Amicizia. Probabilmente servì coraggio a mons. Foresti per rivendicare, sempre negli anni di Clusone, la sua amicizia con don Zeno Saltini e don Luigi Dossetti, preti per tanti versi scomodi nella Chiesa preconciliare. Poi, dopo l’esperienza di parroco a San Pellegrino, venne il tempo della nomina a vescovo. Paolo VI, che per altro Foresti aveva conosciuto a Roma dove era stato studente negli ultimi anni di Guerra e poi a Milano, lo volle come ausiliare della diocesi di Modena. “Andai a Roma e fui a partecipare a una celebrazione in piazza San Pietro. Al termine il Papa mi presentò come il nuovo ausiliare della diocesi emiliana. Prendendomi le mani, per tre volre mi raccomandò di non avere paura”. Mons. Foresti conserva una lettera di Paolo VI in cui, dopo la nomima a Vescovo della stessa diocesi, lo invita a continuare con coraggio.

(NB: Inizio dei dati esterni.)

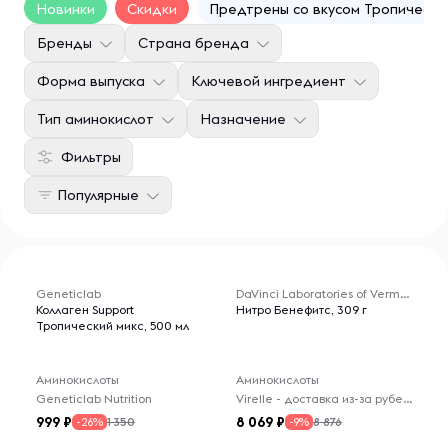
Новинки
Скидки
Предтрены со вкусом Тропически
Бренды
Страна бренда
Форма выпуска
Ключевой ингредиент
Тип аминокислот
Назначение
Фильтры
Популярные
Geneticlab
DaVinci Laboratories of Vermont
Коллаген Support
Нитро Бенефитс, 309 г
Тропический микс, 500 мл
Аминокислоты
Аминокислоты
Geneticlab Nutrition
Virelle - доставка из-за рубежа
999
8 069
1 350
8 876
-26%
-9%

Storia. Le pagine di storia scritte da mons. Foresti in terra emiliana dimostrano che quell’invito non cadde nel vuoto. “Mentre tanti si dilettavano a parlare di Concilio – ricorda il vescovo emerito – cercammo di attuarlo, lavorando alla creazione dei diaconi permanenti, affidando alcune parrocchie dell’alto Appennino alle suore, lottando con le istituzioni perché le nostre chiese, a partire dal duomo, portessero adottare le novità liturgiche portate dal Concilio”. Anche se non lo dice apertamente, mons. Bruno Foresti si è fatto forte dell’invito al coraggio anche nell’impostare i suoi rapporti con una città “rossa” come Modena, in cui la Chiesa era “sopportata”. Sono ormai parte delle storia modenese i suoi rapporti, improntati al rispetto reciproco, con i comunisti. “Non ebbi paura – ricorda al proposito – a entrare in una manifattura con più di 1.500 dipendenti e di mettermi a confronto con i lavoratori, accettando anche alcune provocazioni, ma riuscendo a stabilire un clima di dialogo”. Sempre a quegli anni appartengono anche scelte che mons. Foresti portò anche a Brescia: l’attenzione ai giovani, con la creazione di momenti loro dedicati, la vicinanza a nuove forme di disagio come la tossicodipenza e tanto altro ancora. Tutto nel segno di quel coraggio che Montini seppe intravvedere.